At three fourths of the way through anything that’s challenging, we typically begin to lose steam and focus. Prior to starting, build a plan for this and establish minimum KPI’s at 75% complete. This will help you stay objective on whether an exit ramp is needed, or this is just the predictable 75% fatigue.

3. Being hypercritical isn’t helpful

Looking over the pictures, it’s difficult to not be self-critical of my sweaty, harnessed, “sausage casing” situation. But, being hyper-critical of myself robs me of the joy from those moments. There is absolutely nothing to gain from it. Being hypercritical of yourself, your teammates or your vendors is equally ruinous in business. I find asking myself these three questions helps me clarify if these thoughts are constructive:

  • What am I feeling and where is my intention?
  • Is there a tactical change that can be made that is within our control?
  • What is the most helpful way this suggestion or piece of feedback can be expressed?

4. Be with positive and capable people

My very athletic son went ahead of us, and scaled the mountain with grace and ease. He was helpful by sharing strategies, footholds and handholds that had worked for him. My very strong business partner followed behind me, always with an encouraging word, or a literal knee to stand on. At one point going so far as being needed to retrieve my shoe when it became wedged and lost in the rockside. I struggled during parts of the climb, and when I began to lose faith in myself, they cheered and encouraged me on re-energizing my faith within myself and my abilities. The same applies in climbing a business goal, we all can lose faith at times, but by having positive and capable people around you keeps the momentum going.
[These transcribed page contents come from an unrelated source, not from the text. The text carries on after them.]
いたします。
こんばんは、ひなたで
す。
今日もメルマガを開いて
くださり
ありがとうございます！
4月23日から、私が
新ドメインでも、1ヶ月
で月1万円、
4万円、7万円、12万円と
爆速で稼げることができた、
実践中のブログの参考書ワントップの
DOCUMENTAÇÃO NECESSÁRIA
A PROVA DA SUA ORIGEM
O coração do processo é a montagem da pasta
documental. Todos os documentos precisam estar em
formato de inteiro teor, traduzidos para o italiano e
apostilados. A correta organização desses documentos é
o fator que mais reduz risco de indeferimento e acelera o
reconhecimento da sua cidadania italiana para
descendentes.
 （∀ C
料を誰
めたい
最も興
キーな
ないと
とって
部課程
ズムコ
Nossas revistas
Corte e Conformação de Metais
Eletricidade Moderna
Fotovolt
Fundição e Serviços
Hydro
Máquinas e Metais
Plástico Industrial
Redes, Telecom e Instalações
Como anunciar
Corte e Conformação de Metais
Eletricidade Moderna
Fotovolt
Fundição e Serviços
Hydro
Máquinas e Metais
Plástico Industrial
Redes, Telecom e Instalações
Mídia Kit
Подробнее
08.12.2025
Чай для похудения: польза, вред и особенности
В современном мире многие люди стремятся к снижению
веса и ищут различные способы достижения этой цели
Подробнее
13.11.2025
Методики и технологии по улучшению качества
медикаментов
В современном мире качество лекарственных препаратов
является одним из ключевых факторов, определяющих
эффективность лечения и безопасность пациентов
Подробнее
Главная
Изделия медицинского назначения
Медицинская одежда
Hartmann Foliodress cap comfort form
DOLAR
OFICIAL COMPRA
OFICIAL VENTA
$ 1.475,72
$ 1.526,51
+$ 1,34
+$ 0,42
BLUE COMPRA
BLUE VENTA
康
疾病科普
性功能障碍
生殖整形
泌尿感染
5. Listen to advice, but follow your instinct

I’m 5’1″ and what worked for my 5’7″ son; or the 6ft tall 20 year old guide didn’t always work for me. Quite often I had to find my own way. Luckily, when I found myself resembling an upside down turtle (as Brian described my accidental inversion sandwiched between a ledge and a cliff), I used my skills of yoga and flexibility to squirm my way out of it. Oftentimes in our professional pursuits, advice is great, and to be learned from, but our educated instincts are more powerful. Have faith in your instincts, you’re capable of much more than you think.